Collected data
______________________________
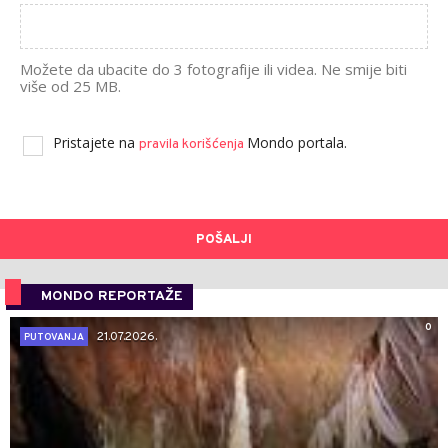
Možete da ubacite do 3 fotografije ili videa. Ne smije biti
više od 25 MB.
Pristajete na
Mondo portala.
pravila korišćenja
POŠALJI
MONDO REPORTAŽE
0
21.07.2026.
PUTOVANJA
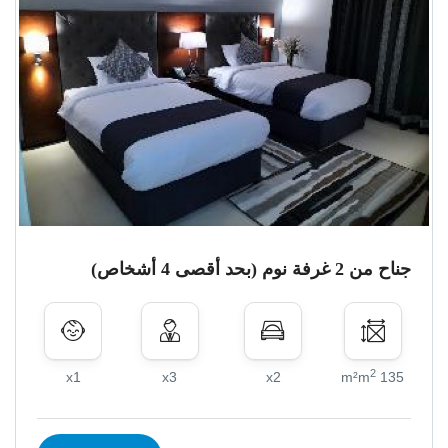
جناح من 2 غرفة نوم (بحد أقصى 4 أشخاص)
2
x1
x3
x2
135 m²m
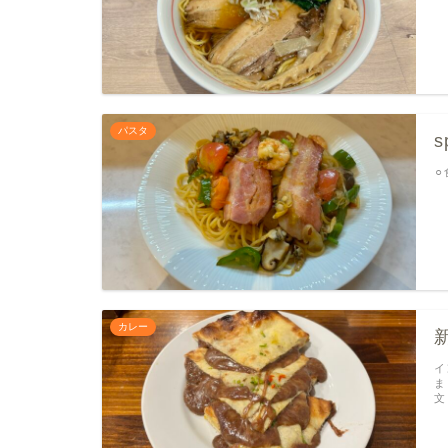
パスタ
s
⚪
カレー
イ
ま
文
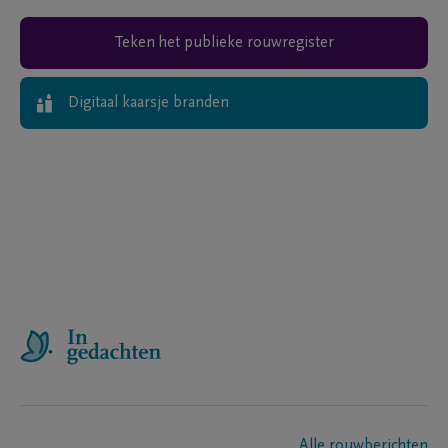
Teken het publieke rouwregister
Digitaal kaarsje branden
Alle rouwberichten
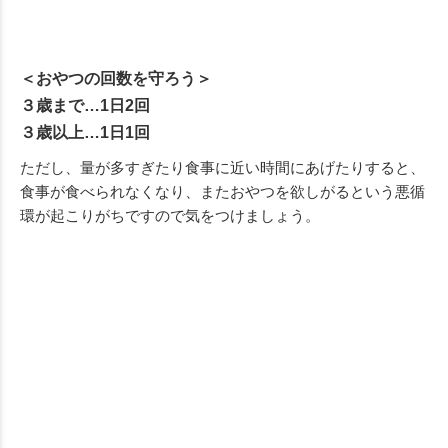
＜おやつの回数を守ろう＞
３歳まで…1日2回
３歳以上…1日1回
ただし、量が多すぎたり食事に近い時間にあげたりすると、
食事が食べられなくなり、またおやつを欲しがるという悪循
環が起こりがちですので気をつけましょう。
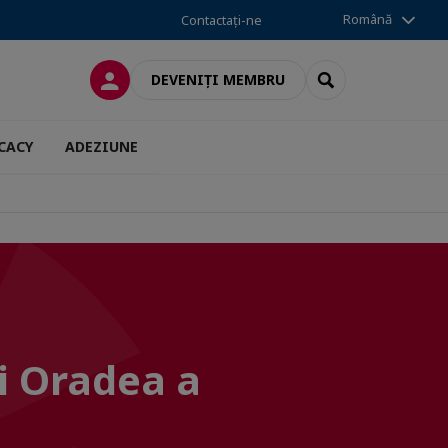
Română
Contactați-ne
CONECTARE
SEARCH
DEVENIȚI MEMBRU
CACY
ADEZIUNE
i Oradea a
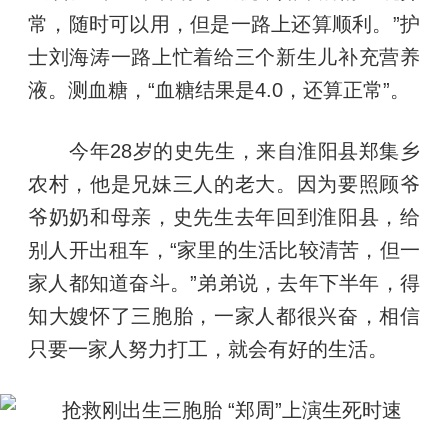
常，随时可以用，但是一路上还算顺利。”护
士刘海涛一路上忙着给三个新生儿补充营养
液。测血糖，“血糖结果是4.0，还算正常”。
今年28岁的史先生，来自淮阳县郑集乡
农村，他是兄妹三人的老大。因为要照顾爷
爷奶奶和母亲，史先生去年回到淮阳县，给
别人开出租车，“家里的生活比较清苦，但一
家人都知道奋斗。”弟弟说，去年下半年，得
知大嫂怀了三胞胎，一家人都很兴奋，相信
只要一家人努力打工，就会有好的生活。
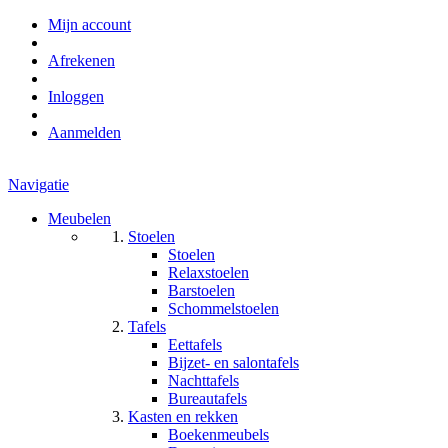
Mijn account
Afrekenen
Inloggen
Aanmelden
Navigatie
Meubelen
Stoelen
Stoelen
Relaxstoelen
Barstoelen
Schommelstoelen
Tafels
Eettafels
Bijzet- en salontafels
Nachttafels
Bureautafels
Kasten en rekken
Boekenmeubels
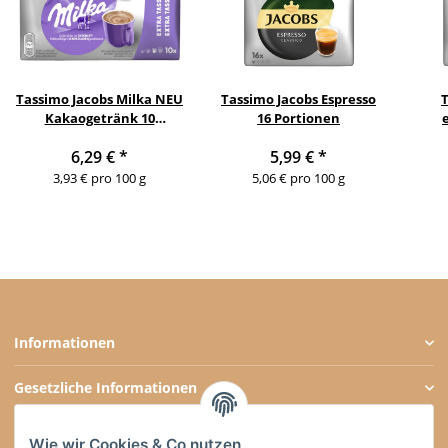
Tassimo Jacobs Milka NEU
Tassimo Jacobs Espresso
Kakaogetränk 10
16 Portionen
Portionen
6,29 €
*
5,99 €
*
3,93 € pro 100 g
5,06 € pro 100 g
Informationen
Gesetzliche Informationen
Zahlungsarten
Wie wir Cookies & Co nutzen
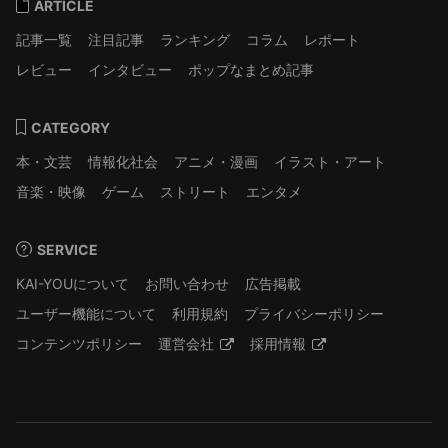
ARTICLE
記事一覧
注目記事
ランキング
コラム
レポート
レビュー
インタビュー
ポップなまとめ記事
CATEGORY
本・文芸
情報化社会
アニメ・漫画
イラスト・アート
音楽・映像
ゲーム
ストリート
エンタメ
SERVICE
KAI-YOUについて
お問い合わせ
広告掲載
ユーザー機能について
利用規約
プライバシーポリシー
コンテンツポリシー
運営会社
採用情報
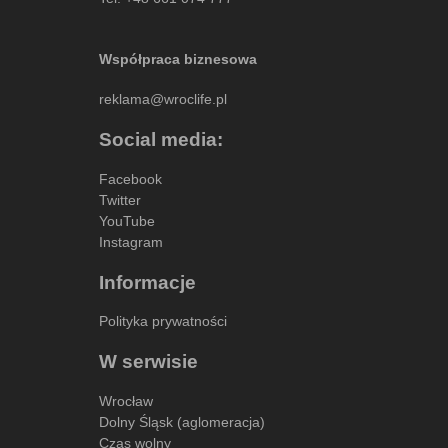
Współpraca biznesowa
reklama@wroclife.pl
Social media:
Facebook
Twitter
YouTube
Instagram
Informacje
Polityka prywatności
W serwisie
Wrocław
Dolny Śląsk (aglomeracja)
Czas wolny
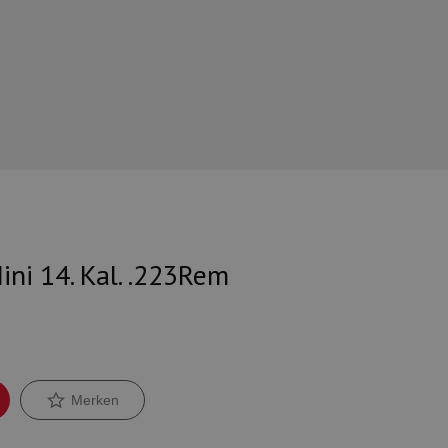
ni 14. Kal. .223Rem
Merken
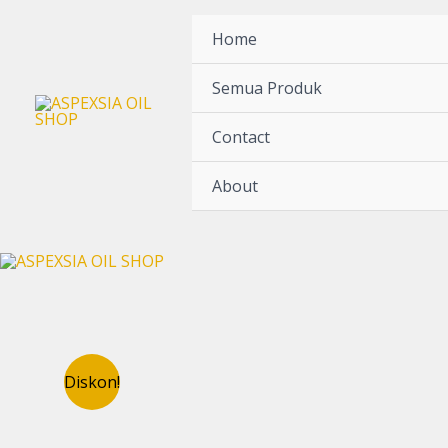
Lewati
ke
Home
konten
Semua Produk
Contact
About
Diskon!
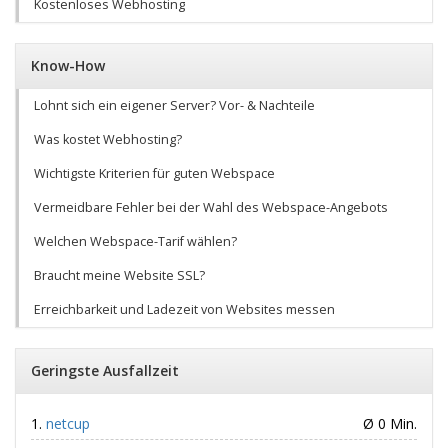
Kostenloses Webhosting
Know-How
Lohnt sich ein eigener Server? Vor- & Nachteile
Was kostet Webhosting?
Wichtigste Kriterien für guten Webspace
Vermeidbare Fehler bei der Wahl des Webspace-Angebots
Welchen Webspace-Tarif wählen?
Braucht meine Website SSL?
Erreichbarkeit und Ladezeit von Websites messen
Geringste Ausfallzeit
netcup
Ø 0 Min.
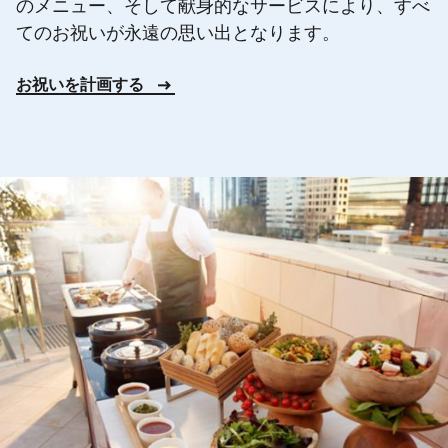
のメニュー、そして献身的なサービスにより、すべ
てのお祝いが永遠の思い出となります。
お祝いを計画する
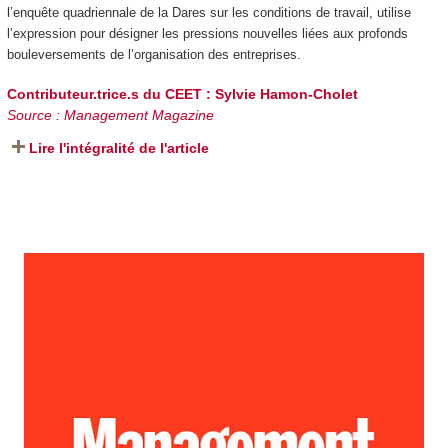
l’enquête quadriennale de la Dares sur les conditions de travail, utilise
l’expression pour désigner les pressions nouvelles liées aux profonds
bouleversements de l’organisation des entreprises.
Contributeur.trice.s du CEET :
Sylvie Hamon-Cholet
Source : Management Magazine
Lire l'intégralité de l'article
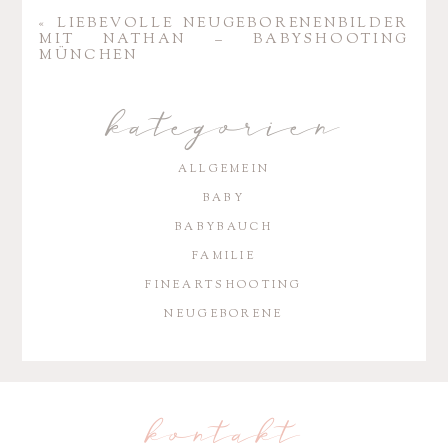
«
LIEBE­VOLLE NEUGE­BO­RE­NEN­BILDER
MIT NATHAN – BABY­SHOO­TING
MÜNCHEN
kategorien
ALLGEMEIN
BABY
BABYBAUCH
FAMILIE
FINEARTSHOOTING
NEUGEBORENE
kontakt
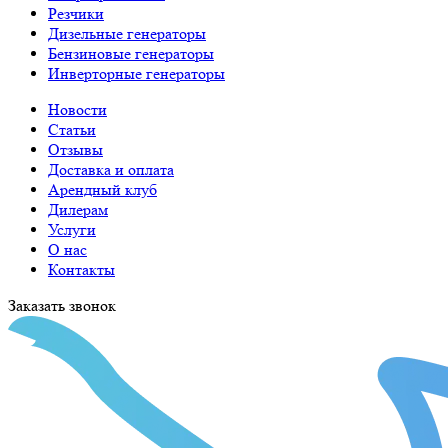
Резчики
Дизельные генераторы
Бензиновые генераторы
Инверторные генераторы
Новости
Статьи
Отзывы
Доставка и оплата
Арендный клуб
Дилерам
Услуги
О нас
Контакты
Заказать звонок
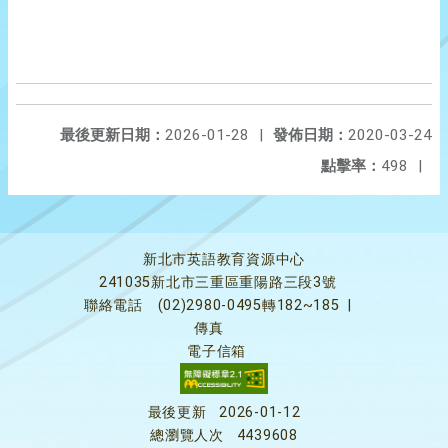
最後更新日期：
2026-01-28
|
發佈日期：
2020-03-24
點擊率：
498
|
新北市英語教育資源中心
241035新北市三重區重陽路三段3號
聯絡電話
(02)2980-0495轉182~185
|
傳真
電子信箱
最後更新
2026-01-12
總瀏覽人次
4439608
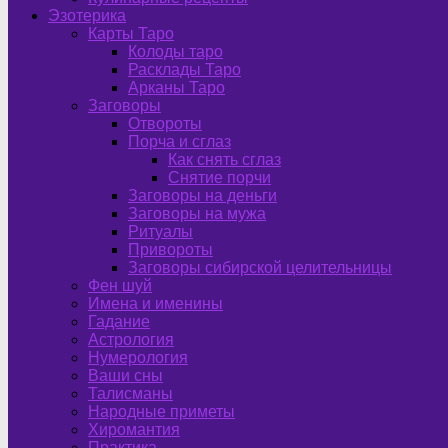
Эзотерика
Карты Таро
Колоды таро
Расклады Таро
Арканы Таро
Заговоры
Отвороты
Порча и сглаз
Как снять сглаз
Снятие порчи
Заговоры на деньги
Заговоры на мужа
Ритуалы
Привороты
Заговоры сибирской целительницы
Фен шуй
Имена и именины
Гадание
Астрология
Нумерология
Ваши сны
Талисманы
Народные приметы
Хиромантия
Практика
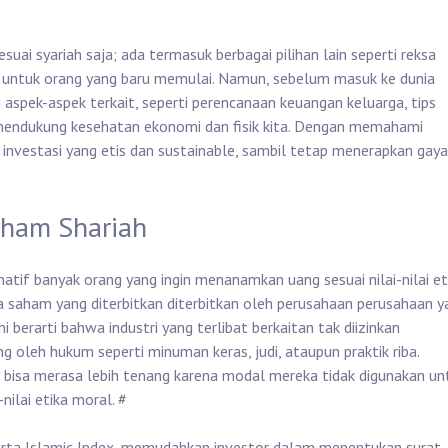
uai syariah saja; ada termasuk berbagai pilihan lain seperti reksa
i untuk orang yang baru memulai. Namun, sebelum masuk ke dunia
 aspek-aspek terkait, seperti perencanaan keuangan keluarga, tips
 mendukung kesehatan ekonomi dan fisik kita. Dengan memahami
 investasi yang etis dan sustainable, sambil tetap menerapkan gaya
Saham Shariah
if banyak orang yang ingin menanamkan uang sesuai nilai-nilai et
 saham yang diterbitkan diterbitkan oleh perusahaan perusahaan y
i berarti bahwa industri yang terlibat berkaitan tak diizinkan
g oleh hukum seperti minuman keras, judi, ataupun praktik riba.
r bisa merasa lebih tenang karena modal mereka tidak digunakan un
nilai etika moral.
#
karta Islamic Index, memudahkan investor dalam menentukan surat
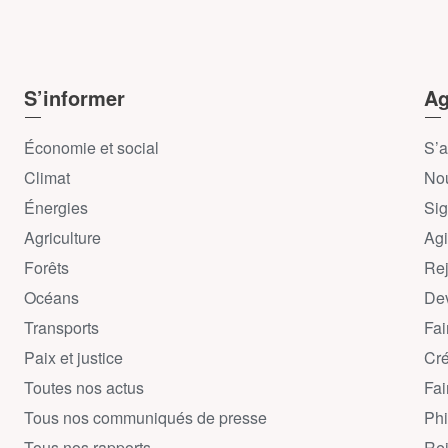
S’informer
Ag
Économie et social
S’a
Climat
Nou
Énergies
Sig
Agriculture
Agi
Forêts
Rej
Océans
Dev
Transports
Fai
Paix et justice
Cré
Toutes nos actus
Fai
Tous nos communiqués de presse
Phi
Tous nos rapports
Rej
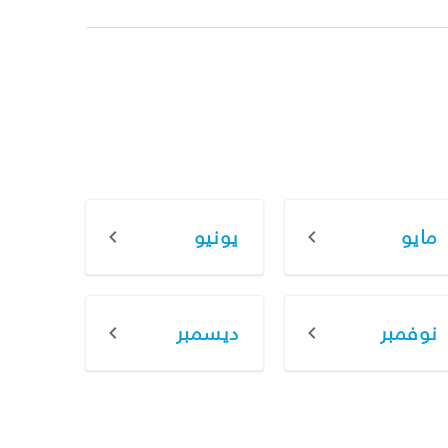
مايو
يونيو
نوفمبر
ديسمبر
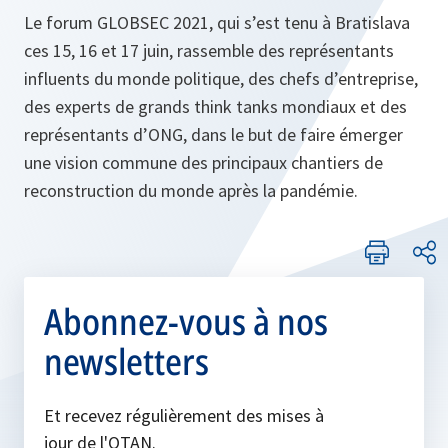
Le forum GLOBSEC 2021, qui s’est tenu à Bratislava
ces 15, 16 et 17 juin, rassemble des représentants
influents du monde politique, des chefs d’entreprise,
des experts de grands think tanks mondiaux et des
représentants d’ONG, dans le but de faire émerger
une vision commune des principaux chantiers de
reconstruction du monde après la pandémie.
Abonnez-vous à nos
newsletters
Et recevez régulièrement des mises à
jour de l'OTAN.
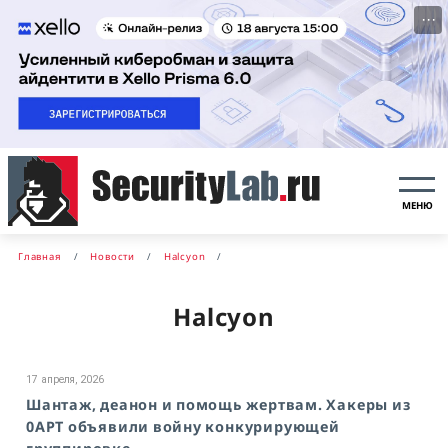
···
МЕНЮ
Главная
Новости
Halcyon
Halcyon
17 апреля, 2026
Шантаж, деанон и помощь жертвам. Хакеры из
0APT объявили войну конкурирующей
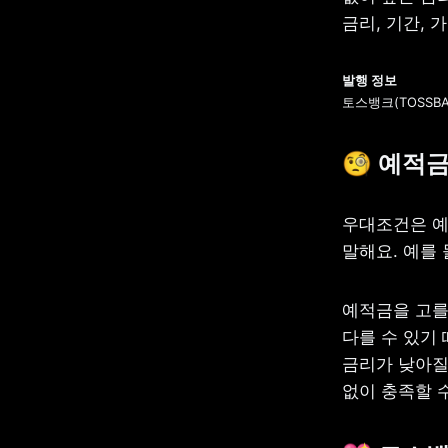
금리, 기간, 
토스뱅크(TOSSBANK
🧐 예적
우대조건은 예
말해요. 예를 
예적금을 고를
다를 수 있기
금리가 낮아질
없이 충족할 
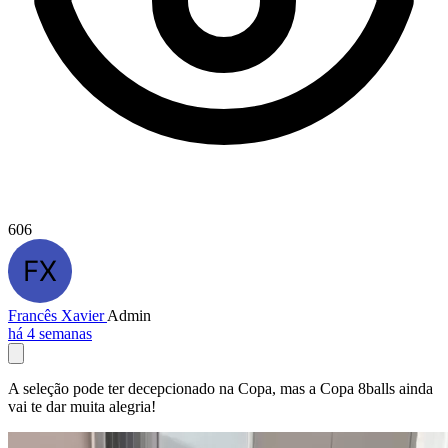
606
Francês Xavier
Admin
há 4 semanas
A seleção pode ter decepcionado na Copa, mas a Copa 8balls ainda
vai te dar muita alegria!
______________________________
AIM OF THE TASK -> From the records above, pull out each line that has "Tassimo".

EXERCISE OUTPUT ->
Tassimo Jacobs Milka NEU
Tassimo Jacobs Espresso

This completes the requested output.